Freud décrit et analyse dans cet essai plusieurs dizaines de situations observées dans des cadres aussi variés que son cabinet de médecin, les journaux, la littérature, les témoignages individuels, les rencontres et expériences du quotidien, afin d’en proposer une explication scientifique appuyée sur les points de vue et méthodes de la psychanalyse.

Il démontre ainsi que ces phénomènes que nous interprétons usuellement comme des produits du hasard ou de la fortune (du destin) seraient en réalité produits par le surgissement d’une intention refoulée, c’est-à-dire interdite par la conscience.

Afin de suivre le cheminement de Freud, nous nous intéresserons ici dans un premier temps à la division du psychisme entre conscient et inconscient ; puis nous serons conduits à analyser les phénomènes des lapsus, oublis et actes manqués, pour enfin exposer la thèse centrale de l’ouvrage : l’affirmation de l’existence d’un déterminisme psychique absolu.
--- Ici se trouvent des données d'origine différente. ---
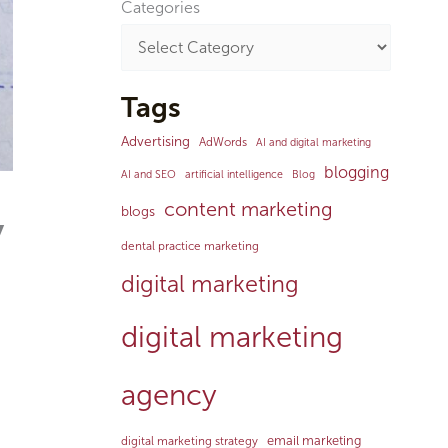
Categories
Tags
Advertising
AdWords
AI and digital marketing
blogging
AI and SEO
artificial intelligence
Blog
content marketing
blogs
y
dental practice marketing
digital marketing
digital marketing
agency
email marketing
digital marketing strategy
2. Le sens caché des troubles fonctionnels de la vie quotidienne

Chaque personne connait d’expérience les phénomènes que Sigmund Freud entend analyser dans cet essai. L’oubli de noms, de projets, de rendez-vous, d’une dette dont on doit impérativement s’acquitter, le remplacement malencontreux d’un mot par un autre (lapsus linguae), les accidents ou les maladresses que Freud appelle des actes manqués (comme par exemple le bris inintentionnel d’un objet de valeur) sont autant de petits troubles fonctionnels qui se manifestent continuellement dans la vie quotidienne.
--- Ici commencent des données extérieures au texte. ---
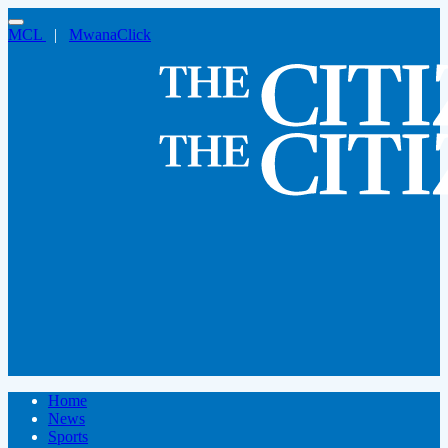
MCL
|
MwanaClick
Home
News
Sports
Ces troubles sont passagers et ne sont pas la conséquence d’une altération de nos capacités intellectuelles ou physiques (par exemple d’une maladie) : leur origine n’est pas organique mais bel et bien psychologique. Nous tentons d’accomplir une action dont nous sommes ordinairement capables, d’évoquer le nom d’une personne que nous connaissons bien, de réciter quelques vers d’une poésie apprise par cœur, lorsque quelque chose nous échappe et contrarie notre intention initiale, de façon inattendue.

3. La division du psychisme entre conscient et inconscient

L’existence de déterminations inconscientes, refoulées (exclues) du champ de la conscience, a d’abord été mise en évidence par la clinique des névrosés : le procédé de l’association libre permet en effet de remonter les chaines d’associations inconscientes jusqu’à la reconnaissance d’un désir refoulé ; la conscientisation de ce désir inconscient permet alors la disparition des symptômes que produisait son insistance à contourner la censure pour accéder, sous une forme ou une autre, à la satisfaction. Ces résultats ont conduit Freud à se demander dans quelle mesure les tendances et mécanismes de l’activité de pensée dégagées de l’analyse des névrosés diffèreraient - ou non - du fonctionnement de l’esprit chez des individus sains.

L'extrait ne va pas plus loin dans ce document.